▶ **TASK ITEM**
Among the entries below, which lines include the string "VERAY"? Show each one.

(Dataset records)
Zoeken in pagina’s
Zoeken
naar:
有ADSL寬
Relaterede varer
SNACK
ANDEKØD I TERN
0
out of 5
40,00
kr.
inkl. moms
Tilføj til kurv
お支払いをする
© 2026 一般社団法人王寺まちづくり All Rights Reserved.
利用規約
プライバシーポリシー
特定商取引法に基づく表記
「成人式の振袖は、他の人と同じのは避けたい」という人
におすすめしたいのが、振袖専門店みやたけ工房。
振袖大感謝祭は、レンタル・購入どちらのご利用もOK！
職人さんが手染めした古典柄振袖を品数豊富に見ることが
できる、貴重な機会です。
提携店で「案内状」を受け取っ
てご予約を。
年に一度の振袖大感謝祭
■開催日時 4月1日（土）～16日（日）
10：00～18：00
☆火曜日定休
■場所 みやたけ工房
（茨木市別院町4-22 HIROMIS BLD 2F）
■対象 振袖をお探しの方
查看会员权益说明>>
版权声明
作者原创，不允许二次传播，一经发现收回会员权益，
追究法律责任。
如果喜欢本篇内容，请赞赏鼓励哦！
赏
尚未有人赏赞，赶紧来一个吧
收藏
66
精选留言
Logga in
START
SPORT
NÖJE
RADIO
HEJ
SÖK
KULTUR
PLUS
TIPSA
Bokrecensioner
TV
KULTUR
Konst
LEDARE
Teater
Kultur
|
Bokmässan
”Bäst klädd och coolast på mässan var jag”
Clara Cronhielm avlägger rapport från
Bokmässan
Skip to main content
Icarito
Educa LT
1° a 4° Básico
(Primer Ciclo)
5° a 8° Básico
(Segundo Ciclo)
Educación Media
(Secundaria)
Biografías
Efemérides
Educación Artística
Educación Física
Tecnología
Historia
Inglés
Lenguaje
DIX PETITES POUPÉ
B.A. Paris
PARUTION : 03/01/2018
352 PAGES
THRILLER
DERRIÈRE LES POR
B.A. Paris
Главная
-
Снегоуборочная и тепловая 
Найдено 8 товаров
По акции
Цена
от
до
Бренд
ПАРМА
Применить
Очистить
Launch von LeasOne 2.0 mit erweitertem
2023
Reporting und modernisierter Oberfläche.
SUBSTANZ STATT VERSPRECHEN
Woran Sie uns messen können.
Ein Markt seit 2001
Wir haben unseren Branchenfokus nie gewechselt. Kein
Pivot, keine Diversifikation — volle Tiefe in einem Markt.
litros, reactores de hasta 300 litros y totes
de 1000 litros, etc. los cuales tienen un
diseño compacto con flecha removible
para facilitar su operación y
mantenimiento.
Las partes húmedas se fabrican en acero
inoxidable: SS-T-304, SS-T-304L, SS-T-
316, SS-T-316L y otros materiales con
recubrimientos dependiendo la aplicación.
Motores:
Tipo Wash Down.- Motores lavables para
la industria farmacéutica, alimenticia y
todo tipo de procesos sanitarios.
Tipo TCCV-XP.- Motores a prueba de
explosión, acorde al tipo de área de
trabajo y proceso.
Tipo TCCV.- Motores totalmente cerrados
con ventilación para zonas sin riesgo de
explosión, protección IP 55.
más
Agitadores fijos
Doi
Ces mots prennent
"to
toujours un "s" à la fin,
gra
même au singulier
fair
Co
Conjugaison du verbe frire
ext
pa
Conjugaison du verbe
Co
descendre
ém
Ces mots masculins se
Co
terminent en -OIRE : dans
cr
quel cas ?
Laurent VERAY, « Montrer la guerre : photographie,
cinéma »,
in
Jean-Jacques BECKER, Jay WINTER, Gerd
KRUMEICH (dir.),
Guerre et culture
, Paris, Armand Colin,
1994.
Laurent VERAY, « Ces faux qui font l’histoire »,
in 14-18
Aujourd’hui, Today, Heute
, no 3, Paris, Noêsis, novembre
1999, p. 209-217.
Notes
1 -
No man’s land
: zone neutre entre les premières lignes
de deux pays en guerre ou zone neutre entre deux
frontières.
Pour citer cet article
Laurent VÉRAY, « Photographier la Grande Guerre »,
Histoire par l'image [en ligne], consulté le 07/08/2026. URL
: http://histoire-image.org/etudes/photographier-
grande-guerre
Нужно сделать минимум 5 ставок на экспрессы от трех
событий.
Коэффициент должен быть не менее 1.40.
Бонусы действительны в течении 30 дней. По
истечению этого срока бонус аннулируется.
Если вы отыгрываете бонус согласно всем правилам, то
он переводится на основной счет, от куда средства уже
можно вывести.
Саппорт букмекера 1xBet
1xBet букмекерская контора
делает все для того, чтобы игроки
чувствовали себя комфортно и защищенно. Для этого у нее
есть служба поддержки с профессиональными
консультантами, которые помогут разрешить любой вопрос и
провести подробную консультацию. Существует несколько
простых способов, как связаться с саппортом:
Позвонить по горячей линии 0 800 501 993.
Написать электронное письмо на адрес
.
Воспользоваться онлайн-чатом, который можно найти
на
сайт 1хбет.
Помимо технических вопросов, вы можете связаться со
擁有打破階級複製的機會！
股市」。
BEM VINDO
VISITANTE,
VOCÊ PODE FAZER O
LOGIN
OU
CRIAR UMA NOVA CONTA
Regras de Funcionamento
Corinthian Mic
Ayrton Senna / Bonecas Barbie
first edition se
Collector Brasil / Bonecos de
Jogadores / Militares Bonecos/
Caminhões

▶ **THE COMPLETED TASK**
Laurent VERAY, « Montrer la guerre : photographie,
Laurent VERAY, « Ces faux qui font l’histoire »,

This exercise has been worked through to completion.